‘Halloween’ Creative Team Has Ideas for Sequels

Writer-director David Gordon Green and co-writer Danny McBride, the creative team behind the [...]

Writer-director David Gordon Green and co-writer Danny McBride, the creative team behind the newest entry in the resurrected Halloween franchise, confirmed they have "ideas" for future installments.

"You know, I think we were just kind of — in our early ideas of it — just like, 'what would you do if you could?'" McBride told MTV when asked if there was truth to rumors Halloween was initially developed as a pair of back-to-back films.

"But I think both of us were just sort of trying to make sure we didn't blow this one before we got ahead of ourselves and tried to make a whole universe out of it," McBride added.

When pressed about ideas in the closet for potential follow-ups, McBride answered, "There are ideas, yeah."

Producer Jason Blum, who backs the project through the horror-centric Blumhouse, said last month they currently "don't have a plan" for sequels. On Twitter, asked if there would be future films, Blum answered, "I really hope so."
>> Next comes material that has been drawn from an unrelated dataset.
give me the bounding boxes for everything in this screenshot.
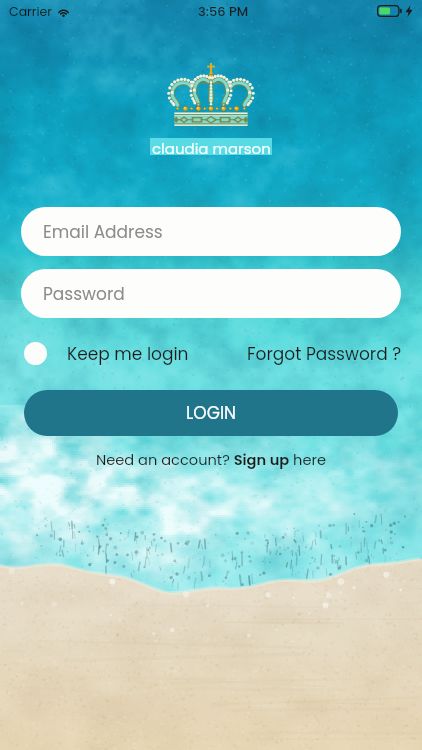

The film has since debuted at the Toronto International Film Festival, debuting on review aggregator Rotten Tomatoes with 100 percent before dipping to a still-fresh 88 percent with 17 reviews counted.

Halloween has earned generally favorable and enthusiastic reactions in its first showings, likely signaling a strong box office performance when it scares its way into theaters just a little more than a week before the actual holiday next month.

Green and McBride, who co-wrote the film with longtime friend and collaborator Jeff Fradley, approached the 40-years-later sequel with a fan-pleasing mindset and an eye turned towards faithfully continuing on from the 1978 John Carpenter-directed original.

"We, like the audience that's waiting for this film, we're ultimately just humongous fans of this series. So I think we were just constantly asking ourselves, 'what do we want to see, and what do we need to see with this?'" McBride said.

McBride added the filmmakers wanted to "find a way to personalize" the latest stab at the long-running franchise, "and make it feel like we could have some ownership over what this chapter was, and not that we were sort of connecting dots."

"We really wanted to try to find a way to get our brains into it in a way that we could put our stamp on it," he explained. "It was really always kind of just putting ourselves in the mindset of the audience, people like us, that have seen this and loved this, 'what are they gonna want to see, what are they gonna be turned on by?'"

Halloween, starring Jamie Lee Curtis, Judy Greer, and Andi Matichak, opens Oct. 19.